- **Your instructions**:
Locate the line that contains "Show details (58, 2547)" in the entries below. Retype it and all following lines through the final one, character for character.

(Material provided)

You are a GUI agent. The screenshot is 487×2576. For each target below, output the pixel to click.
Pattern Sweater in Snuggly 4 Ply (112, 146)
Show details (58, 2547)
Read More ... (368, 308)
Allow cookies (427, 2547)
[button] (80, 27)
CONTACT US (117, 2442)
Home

(End Material provided)

- **Answer to the exercise**:
Show details (58, 2547)
Read More ... (368, 308)
Allow cookies (427, 2547)
[button] (80, 27)
CONTACT US (117, 2442)
Home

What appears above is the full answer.